## AIM OF THE EXERCISE:
Please write out the listing beneath this sentence exactly, from its first line to the line with "Manage Consent", and stop there.
#### DATA SECTION ####
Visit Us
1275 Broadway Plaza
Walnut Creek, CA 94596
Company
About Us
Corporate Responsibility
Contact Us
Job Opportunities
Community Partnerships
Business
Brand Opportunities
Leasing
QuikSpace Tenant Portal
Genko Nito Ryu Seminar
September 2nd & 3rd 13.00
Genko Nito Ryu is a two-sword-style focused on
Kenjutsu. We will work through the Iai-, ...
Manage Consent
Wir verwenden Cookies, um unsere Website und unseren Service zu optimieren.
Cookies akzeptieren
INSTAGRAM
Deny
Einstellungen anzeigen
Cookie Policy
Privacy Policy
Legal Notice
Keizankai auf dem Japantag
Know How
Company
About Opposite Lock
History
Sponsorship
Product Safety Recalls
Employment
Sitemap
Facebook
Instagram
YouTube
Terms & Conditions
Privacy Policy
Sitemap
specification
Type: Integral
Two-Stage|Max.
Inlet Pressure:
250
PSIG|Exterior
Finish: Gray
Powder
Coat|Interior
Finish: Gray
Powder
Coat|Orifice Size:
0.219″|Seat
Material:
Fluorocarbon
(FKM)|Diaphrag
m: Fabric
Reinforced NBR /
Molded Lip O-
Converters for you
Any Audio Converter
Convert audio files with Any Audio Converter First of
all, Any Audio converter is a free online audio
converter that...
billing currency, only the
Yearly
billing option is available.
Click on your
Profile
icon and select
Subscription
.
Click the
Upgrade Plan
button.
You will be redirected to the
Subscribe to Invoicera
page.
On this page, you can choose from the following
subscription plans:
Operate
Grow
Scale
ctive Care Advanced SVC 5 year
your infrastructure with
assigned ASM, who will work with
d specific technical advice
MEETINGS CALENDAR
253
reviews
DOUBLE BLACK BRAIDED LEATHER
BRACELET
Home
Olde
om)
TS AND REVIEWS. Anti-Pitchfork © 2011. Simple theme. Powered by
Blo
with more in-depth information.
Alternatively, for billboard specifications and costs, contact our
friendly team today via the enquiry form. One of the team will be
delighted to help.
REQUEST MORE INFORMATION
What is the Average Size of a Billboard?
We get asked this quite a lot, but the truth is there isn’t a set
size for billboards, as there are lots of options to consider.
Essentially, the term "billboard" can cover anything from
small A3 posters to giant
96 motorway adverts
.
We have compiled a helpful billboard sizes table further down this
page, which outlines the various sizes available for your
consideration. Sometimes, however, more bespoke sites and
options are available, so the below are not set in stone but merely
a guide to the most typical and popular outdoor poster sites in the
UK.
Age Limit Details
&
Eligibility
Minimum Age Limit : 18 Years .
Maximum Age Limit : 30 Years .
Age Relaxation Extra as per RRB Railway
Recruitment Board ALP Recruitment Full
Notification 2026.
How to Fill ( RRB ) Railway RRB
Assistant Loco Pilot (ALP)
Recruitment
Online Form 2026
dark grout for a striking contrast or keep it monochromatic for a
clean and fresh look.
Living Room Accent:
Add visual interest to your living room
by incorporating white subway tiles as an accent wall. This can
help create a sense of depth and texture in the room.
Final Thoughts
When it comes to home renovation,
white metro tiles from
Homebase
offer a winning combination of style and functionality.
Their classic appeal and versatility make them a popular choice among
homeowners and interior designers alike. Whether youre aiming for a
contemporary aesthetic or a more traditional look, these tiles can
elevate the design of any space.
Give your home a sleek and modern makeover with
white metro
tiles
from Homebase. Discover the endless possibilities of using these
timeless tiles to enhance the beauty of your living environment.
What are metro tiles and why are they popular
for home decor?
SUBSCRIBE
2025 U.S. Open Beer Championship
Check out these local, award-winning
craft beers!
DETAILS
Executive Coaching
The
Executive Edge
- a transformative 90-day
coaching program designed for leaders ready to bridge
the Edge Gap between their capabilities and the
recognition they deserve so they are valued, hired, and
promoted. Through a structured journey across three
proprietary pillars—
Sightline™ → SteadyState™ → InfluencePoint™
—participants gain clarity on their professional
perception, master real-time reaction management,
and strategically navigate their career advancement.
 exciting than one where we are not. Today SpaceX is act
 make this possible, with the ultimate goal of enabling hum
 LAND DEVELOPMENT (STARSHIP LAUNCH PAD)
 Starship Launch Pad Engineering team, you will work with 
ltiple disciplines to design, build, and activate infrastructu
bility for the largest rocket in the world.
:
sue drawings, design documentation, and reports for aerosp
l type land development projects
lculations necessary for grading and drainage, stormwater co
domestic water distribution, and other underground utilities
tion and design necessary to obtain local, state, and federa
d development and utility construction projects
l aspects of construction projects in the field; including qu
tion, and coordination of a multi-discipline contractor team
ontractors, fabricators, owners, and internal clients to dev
####
## EXPECTED ANSWER:
Visit Us
1275 Broadway Plaza
Walnut Creek, CA 94596
Company
About Us
Corporate Responsibility
Contact Us
Job Opportunities
Community Partnerships
Business
Brand Opportunities
Leasing
QuikSpace Tenant Portal
Genko Nito Ryu Seminar
September 2nd & 3rd 13.00
Genko Nito Ryu is a two-sword-style focused on
Kenjutsu. We will work through the Iai-, ...
Manage Consent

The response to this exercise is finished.